The murder our floating protagonist can hear being planned rather disconcertingly targets his father John, a poet who has been replaced in his mother’s affections by John’s brother, Claude. If the plot, not to say the names, aren’t sufficient to clue in readers, McEwan helpfully provides the lines from Hamlet as an epigraph: "O God, I could be bounded in a nutshell and count myself a king of infinite space, were it not that I have bad dreams." In taking a story from the canon and setting it among contemporary London’s upper middle class, McEwan is taking a cue from his last novel, The Children Act, which performed the same trick with the third chapter of Genesis.

I don’t think I’m revealing too much by observing that even a passing knowledge of the plot of Hamlet suggests our lead players are in for a bumpy ride. But McEwan’s story is not a tragedy in the strict sense of the genre. Nutshell defies easy classification, but there is something here of television mystery series like Inspector Morse, or perhaps of the kind of show where the viewer knows whodunit (or who’s planning to do it) but is powerless to intervene—if such shows could be interwoven with musing digressions from the fetal point of view.

If you haven’t yet enjoyed an Ian McEwan novel for yourself, you’ll just have to take my word that, strange as all this sounds, it is gripping stuff. (Indeed, the successful weaving of suspense was what allayed my initial concern that this was McEwan’s novella-length screw you to his detractors—or maybe I’m assuming mutual exclusivity where I shouldn’t.) McEwan’s powers are on full, even obnoxious display. His ear for the infinitely colored signals in English conversation, its ironic raids and retreats, its sometimes-fatal gambits, is second only to Anthony Powell’s—and maybe not even that anymore. The account of human inner space is, as always with McEwan, convincing. The very pregnant, very beautiful, very dangerous Trudy is exceptionally well drawn, and her relationship with the painfully banal but sexually dominating Claude (a soulless Rex Mottram type whose depiction Evelyn Waugh would instantly recognize and admire) provides McEwan with ample opportunity to explore the ways in which women and men are treacherous to one another.

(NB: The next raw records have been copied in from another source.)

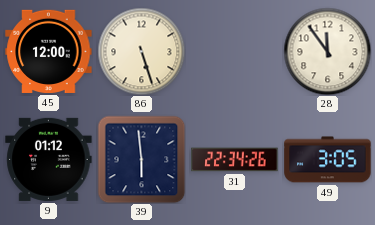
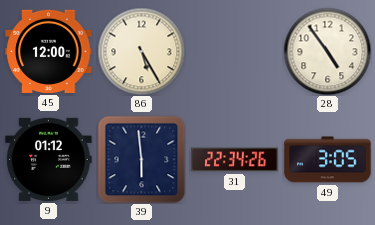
86: 5:27 -> 5:25
28: 11:54 -> 4:54
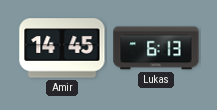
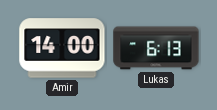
Amir: 14:45 -> 14:00
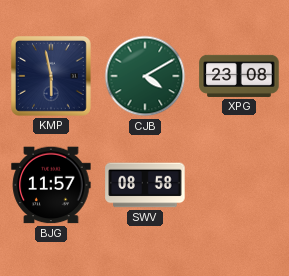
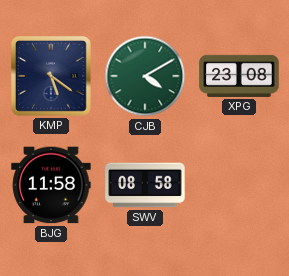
KMP: 5:58 -> 5:21
BJG: 11:57 -> 11:58
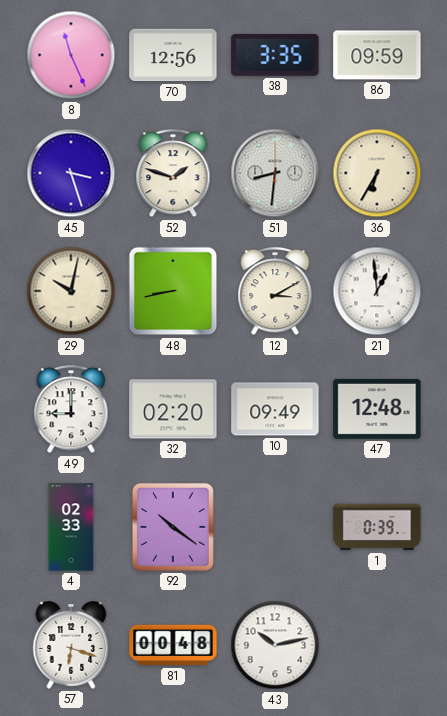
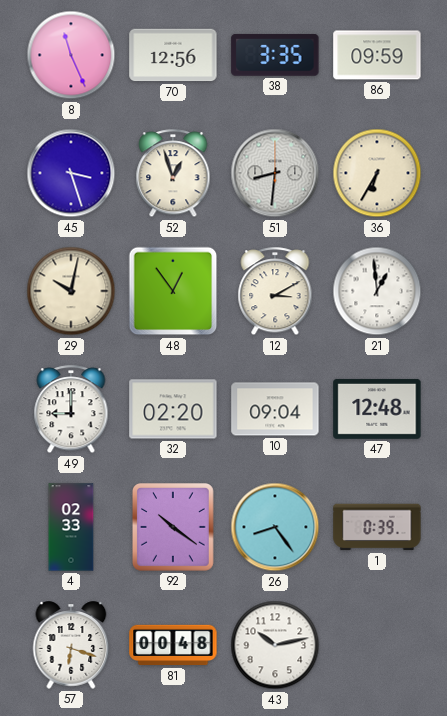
52: 1:48 -> 12:57
48: 8:43 -> 12:54
10: 09:49 -> 09:04
26: none -> 8:24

Above all, there is McEwan’s skill as a pure storyteller, closely tied to his mastery of the tool of pace—the narrator’s musings once or twice intrude at moments of peak tension, a trick that has been around since Homer but has lost none of its effect. For all of its novelty and strangeness, this book is also deeply conventional, a paradox illuminated by a lesson the narrator’s father enjoys sharing with his poetry students: "Form isn’t a cage. It’s an old friend you can only pretend to leave."

Perhaps this is a deeper reason McEwan is so aggravating to some. His work shows that a writer can owe at least as much to the legacy of storytelling before modernism and the avant-garde as he does to anything produced in the last century, and be not only popular, but creative.